§ **Extracted information**:

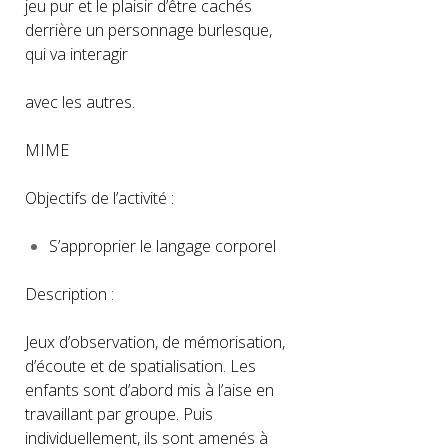
jeu pur et le plaisir d’être cachés
derrière un personnage burlesque,
qui va interagir
avec les autres.
MIME
Objectifs de l’activité :
S’approprier le langage corporel
Description :
Jeux d’observation, de mémorisation,
d’écoute et de spatialisation. Les
enfants sont d’abord mis à l’aise en
travaillant par groupe. Puis
individuellement, ils sont amenés à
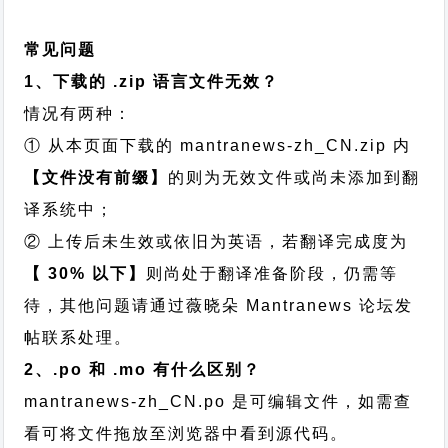
常见问题
1、下载的 .zip 语言文件无效？
情况有两种：
① 从本页面下载的 mantranews-zh_CN.zip 内
【文件没有前缀】
的则为无效文件或尚未添加到翻
译系统中；
② 上传后未生效或依旧为英语，若翻译完成度为
【 30% 以下】
则尚处于翻译准备阶段，仍需等
待，其他问题请通过
薇晓朵 Mantranews 论坛发
帖
联系处理。
2、.po 和 .mo 有什么区别？
mantranews-zh_CN.po 是可编辑文件，如需查
看可将文件拖放至浏览器中看到源代码。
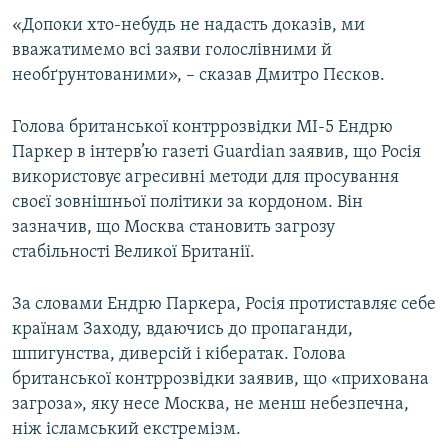
ВІДЕОУРОКИ «ELIFBE»
«Допоки хто-небудь не надасть доказів, ми
Русский
вважатимемо всі заяви голослівними й
СВІДЧЕННЯ ОКУПАЦІЇ
Qırımtatar
необґрунтованими», – сказав Дмитро Пєсков.
УКРАЇНСЬКА ПРОБЛЕМА КРИМУ
ДОЛУЧАЙСЯ!
Голова британської контррозвідки МІ-5 Ендрю
ІНФОГРАФІКА
Паркер в інтерв’ю газеті Guardian заявив, що Росія
використовує агресивні методи для просування
своєї зовнішньої політики за кордоном. Він
Усі сайти RFE/RL
зазначив, що Москва становить загрозу
стабільності Великої Британії.
За словами Ендрю Паркера, Росія протиставляє себе
країнам Заходу, вдаючись до пропаганди,
шпигунства, диверсій і кібератак. Голова
британської контррозвідки заявив, що «прихована
загроза», яку несе Москва, не менш небезпечна,
ніж ісламський екстремізм.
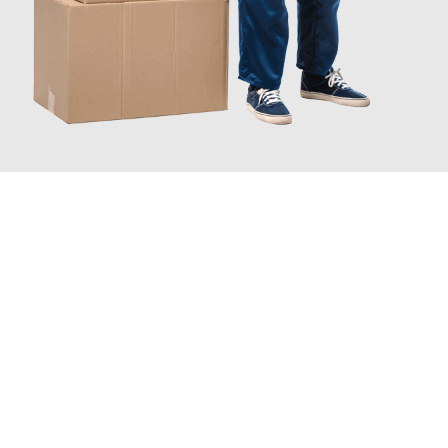
INFORMATI ORA
Scopri con Traslochi Catania quanto può essere
facile e senza
stress il tuo trasloco a Catania
. Il nostro team di esperti è
pronto ad assicurarti una transizione senza intoppi nella tua
nuova casa.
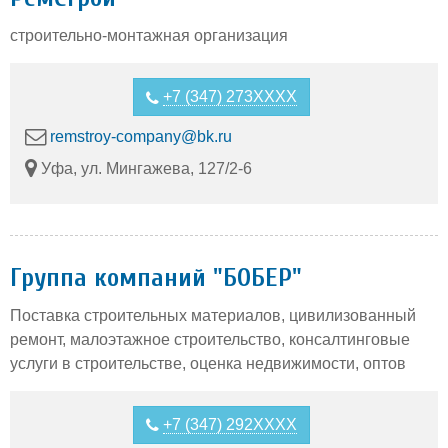
строительно-монтажная организация
+7 (347) 273XXXX
remstroy-company@bk.ru
Уфа, ул. Мингажева, 127/2-6
Группа компаний "БОБЕР"
Поставка строительных материалов, цивилизованный
ремонт, малоэтажное строительство, консалтинговые
услуги в строительстве, оценка недвижимости, оптов
+7 (347) 292XXXX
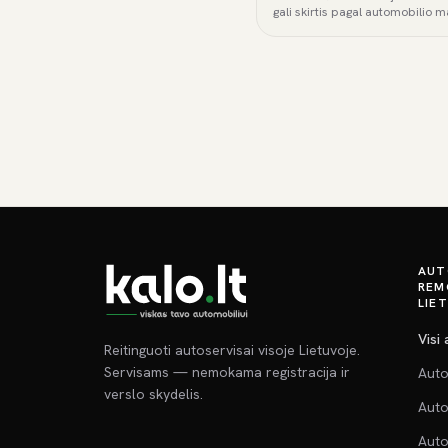
gali skirtis pagal automobilio m
AUT
REM
LIE
Visi
Reitinguoti autoservisai visoje Lietuvoje.
Servisams — nemokama registracija ir
Auto
verslo skydelis.
Auto
Auto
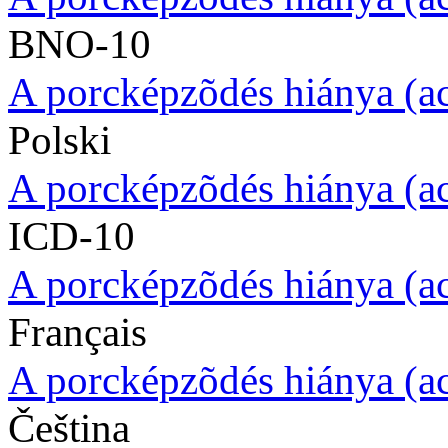
BNO-10
A porcképzõdés hiánya (a
Polski
A porcképzõdés hiánya (a
ICD-10
A porcképzõdés hiánya (a
Français
A porcképzõdés hiánya (a
Čeština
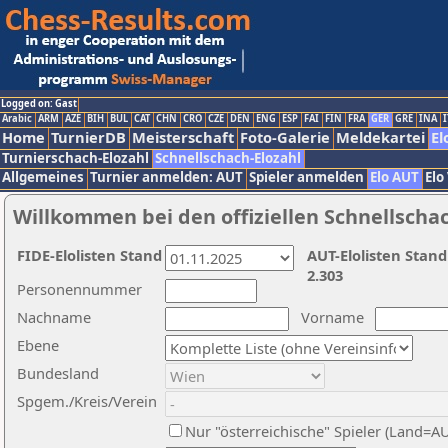
Logged on: Gast
Arabic
ARM
AZE
BIH
BUL
CAT
CHN
CRO
CZE
DEN
ENG
ESP
FAI
FIN
FRA
GER
GRE
INA
I
Home
TurnierDB
Meisterschaft
Foto-Galerie
Meldekartei
El
Turnierschach-Elozahl
Schnellschach-Elozahl
Allgemeines
Turnier anmelden: AUT
Spieler anmelden
Elo AUT
Elo
Willkommen bei den offiziellen Schnellscha
FIDE-Elolisten Stand
AUT-Elolisten Stand
2.303
Personennummer
Nachname
Vorname
Ebene
Bundesland
Spgem./Kreis/Verein
Nur "österreichische" Spieler (Land=A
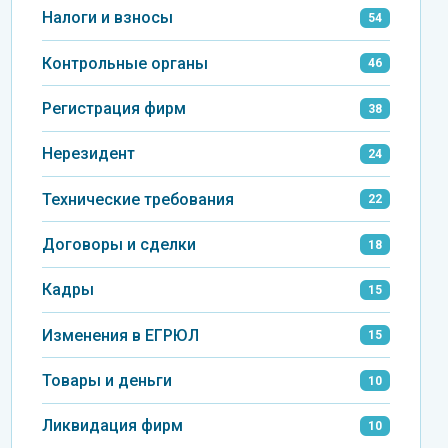
Налоги и взносы
54
Контрольные органы
46
Регистрация фирм
38
Нерезидент
24
Технические требования
22
Договоры и сделки
18
Кадры
15
Изменения в ЕГРЮЛ
15
Товары и деньги
10
Ликвидация фирм
10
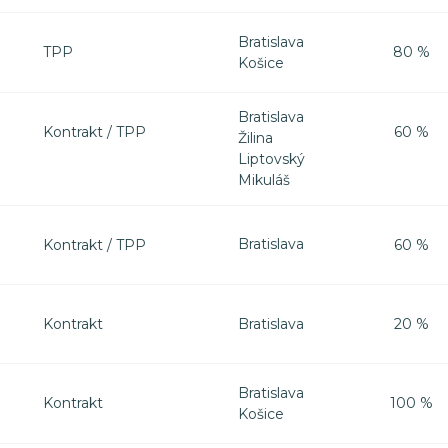
Bratislava
TPP
80 %
Košice
Bratislava
Kontrakt / TPP
60 %
Žilina
Liptovský
Mikuláš
Bratislava
Kontrakt / TPP
60 %
Bratislava
Kontrakt
20 %
Bratislava
Kontrakt
100 %
Košice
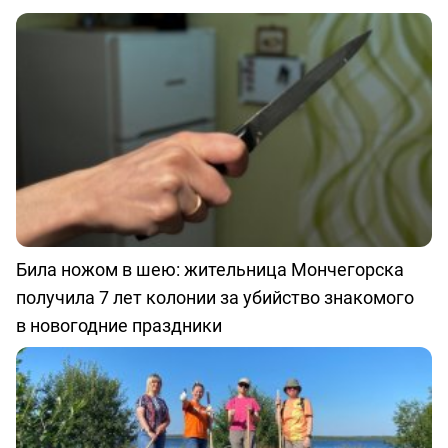
Била ножом в шею: жительница Мончегорска
получила 7 лет колонии за убийство знакомого
в новогодние праздники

§ **What you have to do**: Return a copy of each line in the entries that carries the string "заявив".

§ **Answer space**:
Паркер в інтерв’ю газеті Guardian заявив, що Росія
британської контррозвідки заявив, що «прихована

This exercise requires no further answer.